このユニークな花瓶には「カイディン年に制作」という銘が刻まれている。
この花瓶の記号はBTLS.449で、高さは86cm、口径は27cmです。全体的に、花瓶の外側には2つの大きな装飾パネルがあります。1つ目は花瓶の首の周りにある花鳥をテーマにした装飾パネルで、2つ目は花瓶の胴体の周りにあるキジとシャクヤクのつがいをテーマにした装飾パネルです。キジとシャクヤクの図柄はどちらも馴染みのある題材で、縁起が良い意味を持っています。キジとシャクヤクの組み合わせは完璧な組み合わせで、華やかな美しさを象徴するだけでなく、繁栄、王族、富も表しています。特に、花瓶のモチーフはすべてエンボス加工されており、5色のエナメルで覆われており、見る人に視覚的な効果を生み出しています。花瓶の肩には幅約15cmの六角形の縞模様があり、2つの装飾パネルを区切る役割を果たしています。この銘文には4つの箱があり、それぞれの箱には漢字1文字が刻まれており、これらを組み合わせることで製造時期を示す銘文「啟定年造 “Khai Dinh nien tao”(カイディン王の治世下で製造)」が作られます。

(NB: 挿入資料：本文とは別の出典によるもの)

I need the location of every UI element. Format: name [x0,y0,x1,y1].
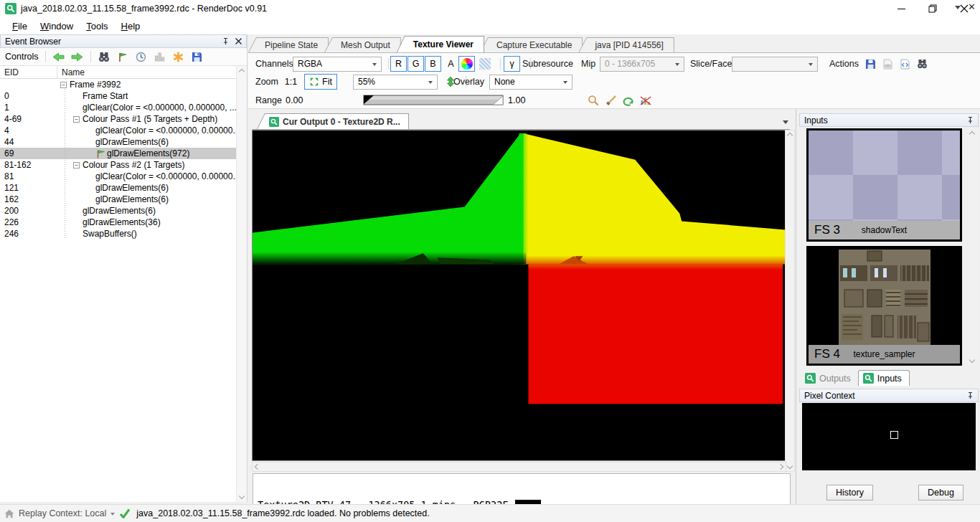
inputs-tab[interactable]: Inputs [858,370,910,386]
slice-face-select[interactable] [732,57,818,72]
mip-select[interactable]: 0 - 1366x705 [600,57,684,72]
event-row[interactable]: 69 − glDrawElements(972) [0,148,247,159]
texture-viewport[interactable] [252,130,786,461]
input-thumbnail-shadowtext[interactable]: FS 3 shadowText [806,128,962,242]
event-name: glDrawElements(6) [95,194,169,204]
checker-backdrop-button[interactable] [476,56,493,72]
event-row[interactable]: 44 − glDrawElements(6) [0,136,247,148]
event-row[interactable]: 162 − glDrawElements(6) [0,194,247,205]
event-row[interactable]: 246 − SwapBuffers() [0,228,247,239]
event-eid: 1 [0,103,57,113]
red-channel-button[interactable]: R [390,56,407,72]
current-output-tab[interactable]: Cur Output 0 - Texture2D R... [257,113,409,129]
texture-list-dropdown-icon[interactable] [783,120,788,124]
viewport-horizontal-scrollbar[interactable] [252,462,786,472]
column-name[interactable]: Name [57,66,85,78]
custom-shader-icon[interactable] [897,57,913,71]
event-row[interactable]: 4-69 − Colour Pass #1 (5 Targets + Depth… [0,113,247,125]
outputs-tab-icon [805,373,816,384]
event-name: glClear(Color = <0.000000, 0.00000... [95,125,240,136]
event-browser-column-header: EID Name [0,66,247,79]
document-tab[interactable]: Texture Viewer [397,36,484,52]
viewport-vertical-scrollbar[interactable] [785,130,795,472]
event-eid: 200 [0,206,57,216]
pixel-context-view[interactable] [802,403,976,470]
fit-arrows-icon [309,77,319,87]
channels-select[interactable]: RGBA [293,57,382,72]
pin-icon[interactable] [220,37,230,47]
event-browser-scrollbar[interactable] [236,66,247,502]
event-row[interactable]: 0 − Frame Start [0,90,247,102]
document-tab[interactable]: Mesh Output [324,37,401,52]
replay-context-label[interactable]: Replay Context: Local [19,508,106,518]
range-min-value[interactable]: 0.00 [286,95,303,105]
goto-location-icon[interactable] [914,57,930,71]
debug-button[interactable]: Debug [918,485,963,500]
pin-icon[interactable] [965,391,975,401]
event-row[interactable]: 81 − glClear(Color = <0.000000, 0.00000.… [0,171,247,182]
outputs-tab[interactable]: Outputs [801,371,858,386]
gamma-button[interactable]: γ [504,56,520,72]
menu-item[interactable]: Tools [80,19,114,34]
menu-item[interactable]: Help [115,19,147,34]
zoom-level-select[interactable]: 55% [353,75,438,90]
column-eid[interactable]: EID [0,66,57,78]
zoom-range-icon[interactable] [585,93,601,108]
input-thumbnail-texture-sampler[interactable]: FS 4 texture_sampler [806,246,962,366]
minimize-button[interactable] [885,0,917,17]
range-max-value[interactable]: 1.00 [508,95,525,105]
event-name: Frame #3992 [70,80,121,90]
event-row[interactable]: 1 − glClear(Color = <0.000000, 0.000000,… [0,102,247,113]
step-back-icon[interactable] [51,49,67,64]
document-tab[interactable]: java [PID 414556] [578,37,674,52]
fit-button[interactable]: Fit [304,74,337,90]
shadowtext-preview [809,130,960,221]
document-tab[interactable]: Capture Executable [480,37,583,52]
zoom-label: Zoom [255,77,278,87]
event-row[interactable]: 226 − glDrawElements(36) [0,217,247,228]
bookmark-flag-icon[interactable] [115,49,131,64]
current-event-flag-icon [95,149,105,158]
close-tab-icon[interactable]: ✕ [968,3,976,11]
custom-action-icon[interactable] [171,49,187,64]
close-panel-icon[interactable] [233,37,243,47]
event-name: glDrawElements(6) [95,183,169,193]
inputs-scrollbar[interactable] [968,128,978,366]
menu-item[interactable]: File [6,19,34,34]
event-row[interactable]: 121 − glDrawElements(6) [0,182,247,194]
document-tab[interactable]: Pipeline State [248,37,329,52]
event-name: glDrawElements(972) [107,148,189,158]
history-button[interactable]: History [826,485,873,500]
picked-pixel-marker [890,431,898,439]
restore-button[interactable] [917,0,948,17]
overlay-select[interactable]: None [489,75,573,90]
green-channel-button[interactable]: G [407,56,424,72]
texture-display-area: Cur Output 0 - Texture2D R... [248,109,796,504]
save-events-icon[interactable] [189,49,205,64]
texture-name: shadowText [809,225,960,235]
histogram-toggle-icon[interactable] [638,93,654,108]
event-row[interactable]: 200 − glDrawElements(6) [0,205,247,217]
pin-icon[interactable] [965,115,975,125]
tab-list-dropdown-icon[interactable] [955,6,961,9]
replay-context-dropdown-icon[interactable] [110,513,115,516]
menu-item[interactable]: Window [34,19,80,34]
event-row[interactable]: − Frame #3992 [0,79,247,90]
blue-channel-button[interactable]: B [425,56,441,72]
status-message: java_2018.02.03_11.15.58_frame3992.rdc l… [136,508,429,518]
save-texture-icon[interactable] [862,57,878,71]
tree-expander-icon[interactable]: − [60,82,67,88]
tree-expander-icon[interactable]: − [73,162,80,169]
event-row[interactable]: 4 − glClear(Color = <0.000000, 0.00000..… [0,125,247,136]
reset-range-icon[interactable] [621,93,636,108]
event-row[interactable]: 81-162 − Colour Pass #2 (1 Targets) [0,159,247,171]
zoom-1-1-button[interactable]: 1:1 [283,74,299,90]
alpha-channel-button[interactable]: A [443,56,459,72]
range-slider[interactable] [363,95,504,106]
timing-clock-icon[interactable] [133,49,149,64]
find-event-icon[interactable] [96,49,112,64]
tree-expander-icon[interactable]: − [73,116,80,123]
color-wheel-button[interactable] [458,56,475,72]
autofit-wand-icon[interactable] [603,93,619,108]
step-forward-icon[interactable] [70,49,85,64]
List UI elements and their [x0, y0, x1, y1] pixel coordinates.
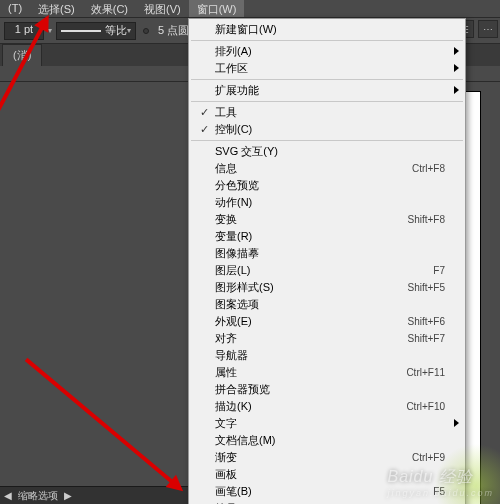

史料によると、カイディン王の治世中、1924年の王の40歳の誕生日に備えて、宮廷は1921年と1924年に広東省(中国)に人を派遣し、首都フエの宮殿を飾るため、多くの種類の台座、植木鉢、コースター、大型の花瓶などを注文させました。この時期、王は伝統の青白磁だけでなく、多色磁器、五彩磁器、浮き彫り模様の磁器も注文しました。現在、フエ王宮骨董博物館には、かつてカンチャン宮殿に展示されていた花瓶が数多く収蔵されています。その中に、 ホーチミン市歴史博物館の花瓶と同じ装飾模様の花瓶があります。つまり、これはもともとカンチャン宮殿の装飾に使われていた遺物の中の一対の花瓶だったのです。
五彩のエナメルで装飾された「Khai Dinh nien tao(カイディンニエンタオ)」の銘が刻まれたこのユニークな花瓶もまた、阮朝様式の磁器の色彩を豊かに彩る特異な作品の一つです。歴史博物館所蔵の「Khai Dinh nien tao(カイディンニエンタオ)」の銘が刻まれたこのユニークな花瓶は、ブランシャール・ド・ラ・ブロス美術館のコレクションに所蔵されており、1929年から1954年にかけて収集されました。2024年8月には、特別展「古代の驚異 ― 文化の融合」で初公開されました。この唯一無二の花瓶の美しさを、ぜひご高覧ください。
参考文献
1. トラン・ドゥック・アン・ソン(2008年)、グエン朝様式の磁器、 ハノイ国立大学出版社。